_ACTION ITEM_
Repeat exactly the lines of the entries below from the one with "We can help" through the one with "from your device", both ends included, and nothing else.

---------- SUPPLIED MATERIAL ----------

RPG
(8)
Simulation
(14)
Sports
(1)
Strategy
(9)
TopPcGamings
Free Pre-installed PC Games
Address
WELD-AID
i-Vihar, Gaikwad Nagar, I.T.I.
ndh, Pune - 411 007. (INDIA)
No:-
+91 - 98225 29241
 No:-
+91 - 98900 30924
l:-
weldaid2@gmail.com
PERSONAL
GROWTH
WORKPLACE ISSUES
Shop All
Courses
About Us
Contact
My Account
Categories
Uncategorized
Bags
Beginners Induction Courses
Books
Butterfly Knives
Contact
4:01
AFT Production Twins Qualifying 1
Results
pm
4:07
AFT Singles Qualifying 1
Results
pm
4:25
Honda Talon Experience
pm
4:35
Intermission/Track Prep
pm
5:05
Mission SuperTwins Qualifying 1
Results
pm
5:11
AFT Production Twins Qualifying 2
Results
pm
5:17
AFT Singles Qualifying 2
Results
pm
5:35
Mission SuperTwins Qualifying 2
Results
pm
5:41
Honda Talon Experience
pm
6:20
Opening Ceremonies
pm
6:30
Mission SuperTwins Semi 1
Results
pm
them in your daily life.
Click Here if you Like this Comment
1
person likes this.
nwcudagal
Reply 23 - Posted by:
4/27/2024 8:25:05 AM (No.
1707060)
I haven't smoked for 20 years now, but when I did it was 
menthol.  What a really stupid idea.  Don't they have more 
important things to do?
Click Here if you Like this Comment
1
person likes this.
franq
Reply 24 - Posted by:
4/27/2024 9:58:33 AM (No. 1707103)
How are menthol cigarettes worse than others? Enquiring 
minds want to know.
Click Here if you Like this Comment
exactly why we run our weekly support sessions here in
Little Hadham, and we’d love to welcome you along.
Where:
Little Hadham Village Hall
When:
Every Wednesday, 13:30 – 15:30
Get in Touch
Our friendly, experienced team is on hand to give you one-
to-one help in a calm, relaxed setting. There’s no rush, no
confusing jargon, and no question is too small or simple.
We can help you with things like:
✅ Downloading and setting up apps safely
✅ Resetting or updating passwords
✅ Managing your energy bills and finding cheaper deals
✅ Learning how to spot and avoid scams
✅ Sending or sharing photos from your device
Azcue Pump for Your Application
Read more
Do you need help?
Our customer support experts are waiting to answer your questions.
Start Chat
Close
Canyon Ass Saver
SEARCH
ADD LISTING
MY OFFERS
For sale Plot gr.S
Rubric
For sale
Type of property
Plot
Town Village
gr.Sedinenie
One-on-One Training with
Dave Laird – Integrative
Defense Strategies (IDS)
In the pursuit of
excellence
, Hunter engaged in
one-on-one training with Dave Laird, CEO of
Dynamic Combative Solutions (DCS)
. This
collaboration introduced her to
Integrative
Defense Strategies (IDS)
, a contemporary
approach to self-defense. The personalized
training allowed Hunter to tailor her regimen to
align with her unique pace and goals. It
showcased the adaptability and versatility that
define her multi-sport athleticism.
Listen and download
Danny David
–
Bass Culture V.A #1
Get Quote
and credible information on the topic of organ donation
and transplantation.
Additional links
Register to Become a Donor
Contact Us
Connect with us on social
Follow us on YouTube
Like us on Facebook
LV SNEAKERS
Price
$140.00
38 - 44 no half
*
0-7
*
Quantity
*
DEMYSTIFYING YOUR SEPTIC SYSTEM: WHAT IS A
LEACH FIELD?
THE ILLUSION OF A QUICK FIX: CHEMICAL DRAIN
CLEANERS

----------
---------- SUPPLIED MATERIAL ----------

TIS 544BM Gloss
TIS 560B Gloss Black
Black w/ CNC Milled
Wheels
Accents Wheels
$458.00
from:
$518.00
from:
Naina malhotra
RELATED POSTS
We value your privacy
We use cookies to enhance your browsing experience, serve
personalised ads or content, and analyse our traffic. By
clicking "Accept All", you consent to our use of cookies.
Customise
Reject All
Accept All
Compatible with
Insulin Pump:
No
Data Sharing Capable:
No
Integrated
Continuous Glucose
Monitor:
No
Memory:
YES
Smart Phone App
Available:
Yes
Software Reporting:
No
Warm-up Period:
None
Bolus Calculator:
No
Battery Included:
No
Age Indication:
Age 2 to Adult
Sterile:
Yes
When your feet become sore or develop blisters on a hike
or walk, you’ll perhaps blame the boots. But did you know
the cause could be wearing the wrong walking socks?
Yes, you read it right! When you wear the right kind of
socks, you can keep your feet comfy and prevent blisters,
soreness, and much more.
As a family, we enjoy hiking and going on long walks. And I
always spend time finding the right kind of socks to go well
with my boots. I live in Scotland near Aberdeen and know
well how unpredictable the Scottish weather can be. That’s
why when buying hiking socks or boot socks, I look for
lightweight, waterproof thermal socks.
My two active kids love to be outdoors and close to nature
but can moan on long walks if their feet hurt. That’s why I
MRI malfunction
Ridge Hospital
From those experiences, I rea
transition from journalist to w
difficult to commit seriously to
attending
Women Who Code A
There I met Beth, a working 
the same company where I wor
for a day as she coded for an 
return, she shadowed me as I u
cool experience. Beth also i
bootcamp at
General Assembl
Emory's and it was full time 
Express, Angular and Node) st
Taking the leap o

----------

_ANSWER SPACE_
We can help you with things like:
✅ Downloading and setting up apps safely
✅ Resetting or updating passwords
✅ Managing your energy bills and finding cheaper deals
✅ Learning how to spot and avoid scams
✅ Sending or sharing photos from your device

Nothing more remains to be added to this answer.